Swatch may use publicity to elicit demand for the product. Publicity campaigns strive to generate commercially significant news about a product in various media. One of the major advantages of publicity is the fact that the sponsor does not pay for the publicity.

The media controls the message. They may portray the product negatively. Therefore, this method would not be effective in marketing the ‘smart’ car.

Swatch may use sales promotion to promote the product. Sales promotion targets retailers and wholesalers of a product. Since Swatch sells the product directly to consumers, sales promotion would not be effective in marketing the ‘smart’ car.

Companies use corporate image to market their products. It is very hard for companies that have a bad corporate image to launch products successfully. Swatch has a good corporate image. The ‘smart’ car would improve the corporate image of the company.

Therefore, there is no need for the company to strive to improve its corporate image since it already has a good corporate image.

Personal selling is one of the most common methods that companies use to market their products. Personal selling involves direct contact with the customers. Therefore, it is vital for the sales representatives of a company to be presentable.

In addition, they should be able to articulate the major attributes that make the product have a competitive edge over products from rivals.

Most companies offer commissions to their employees to encourage them to make more sales. Since Swatch does not give its employees commissions, personal selling would not be effective.

Improving Strategies Personal selling is one of the major strategies that Swatch should use to improve the sales of the product. Since Swatch does not offer its employees commissions, personal selling would not be effective.

Therefore, Swatch should start offering commissions to its employees. The commissions would encourage the employees to be more aggressive. Commissions would ensure that they earn additional pay for their efforts.

Swatch may also use sales promotion to increase the sales of the ‘smart’ car. The company should engage in sales promotion that targets the married Western expatriates. The company may carry out sales promotion that would associate the product with the domestic country of the expatriates.

Better Target Market Young adults who are between 20 and 33 years old would be a better target market for the ‘smart’ car. They form a sizeable percentage of the population. Therefore, conquering this market segment would ensure that the company makes more sales.

This would increase the revenue and profitability of the ‘smart’ car. On the other hand, there are very few Western expatriates. In addition, the young adults do not have so much money to spend. Therefore, the cost of the car makes it affordable to the young adults.

The Smart Car is a fuel-efficient vehicle. Therefore, it is much cheaper to use the vehicle. Most young adults do not have children.

Therefore, since the vehicle has a seating capacity of two people, it would be suitable for this target market. Adults who have children usually prefer cars with a large seating capacity to accommodate their children.

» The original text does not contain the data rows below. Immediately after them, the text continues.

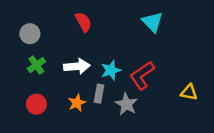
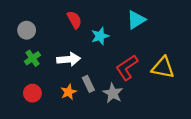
cyan triangle: (153, 22) -> (136, 20), turned 42
cyan star: (111, 70) -> (100, 36), moved
yellow triangle: (189, 92) -> (163, 68), moved, size x1.5
gray rectangle: (99, 94) -> (88, 84), turned -35

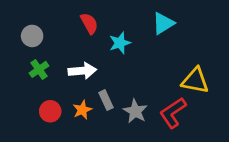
red L-shape: (127, 68) -> (173, 113), moved
red circle: (32, 93) -> (50, 111), moved

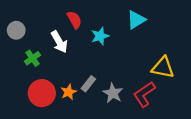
gray circle: (32, 36) -> (16, 30), moved
white arrow: (82, 71) -> (59, 42), moved, turned 65
gray rectangle: (106, 100) -> (88, 84), turned 63
red circle: (50, 111) -> (42, 93), size x1.5

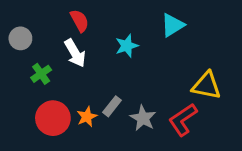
red semicircle: (74, 20) -> (79, 21), moved

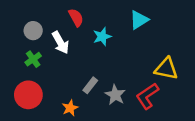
red semicircle: (79, 21) -> (76, 18), moved
gray circle: (20, 38) -> (33, 31), moved
orange star: (87, 117) -> (70, 108), moved
red circle: (53, 118) -> (28, 95), moved

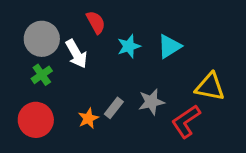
cyan triangle: (139, 20) -> (169, 46), moved
gray circle: (33, 31) -> (42, 39), size x1.5
gray star: (115, 95) -> (151, 102), moved, turned 30
orange star: (70, 108) -> (88, 118), moved

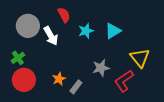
green cross: (42, 75) -> (18, 58), moved
yellow triangle: (210, 87) -> (140, 58), turned 40
gray rectangle: (114, 108) -> (76, 87), moved

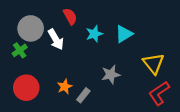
green cross: (18, 58) -> (20, 50), moved
red L-shape: (124, 81) -> (159, 93), moved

Promotional Strategy Advertising would be a vital component in the marketing mix of the ‘smart’ car to the young adults. The young adults account for a sizeable percentage of the population. Therefore, the company should use mass media to reach this target market.

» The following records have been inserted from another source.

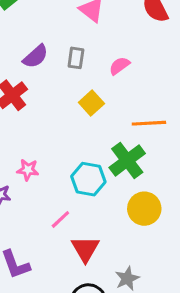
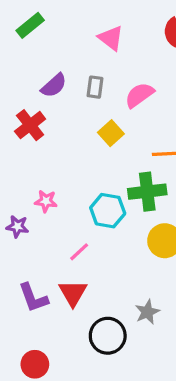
pink semicircle: (119, 66) -> (139, 95), size x1.4
green cross: (127, 160) -> (147, 192), turned 30
red triangle: (85, 249) -> (73, 293), moved

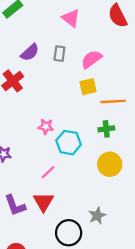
yellow square: (111, 133) -> (88, 87), moved, turned 30
green cross: (147, 192) -> (106, 129), moved, size x0.6
pink star: (46, 201) -> (46, 127), moved

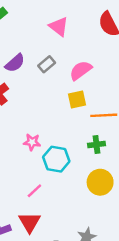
gray rectangle: (59, 54) -> (47, 64), turned 42

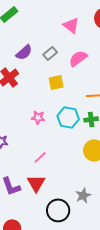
pink triangle: (59, 27) -> (71, 25), moved
yellow square: (77, 100) -> (56, 82), moved
cyan hexagon: (56, 159) -> (68, 117), moved

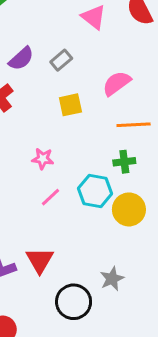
pink semicircle: (78, 58) -> (117, 83), moved
cyan hexagon: (68, 117) -> (95, 191), moved
pink line: (40, 157) -> (50, 197), moved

Swatch should strive to make ownership of the vehicle be fashionable. The advertising campaigns should highlight attributes of the car that would make it be desirable to the target market. In addition, Swatch should use exhibitions to market the car.

The company should exhibit the car in places where the young adults visit occasionally. The exhibitions would create awareness about the existence of the car.

Conclusion Marketing strives to create awareness about the existence of a product. A company should use several strategies simultaneously to market a product. The target market usually determines the marketing strategies that a company would employ.